• [WORK TASK]:
Say only the number of lines in the entries below that contain "susmadı".

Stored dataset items
■ ■ ■

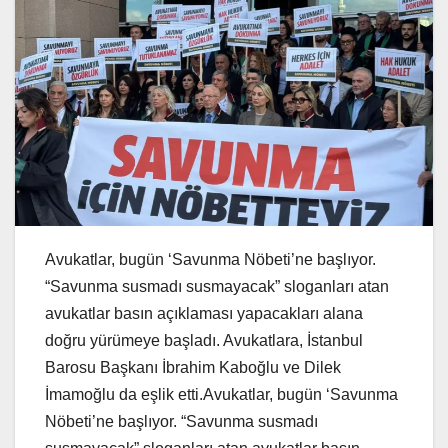
Avukatlar, bugün ‘Savunma Nöbeti’ne başlıyor.
“Savunma susmadı susmayacak” sloganları atan
avukatlar basın açıklaması yapacakları alana
doğru yürümeye başladı. Avukatlara, İstanbul
Barosu Başkanı İbrahim Kaboğlu ve Dilek
İmamoğlu da eşlik etti.Avukatlar, bugün ‘Savunma
Nöbeti’ne başlıyor. “Savunma susmadı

■ ■ ■

• [RESPONSE AREA]:
2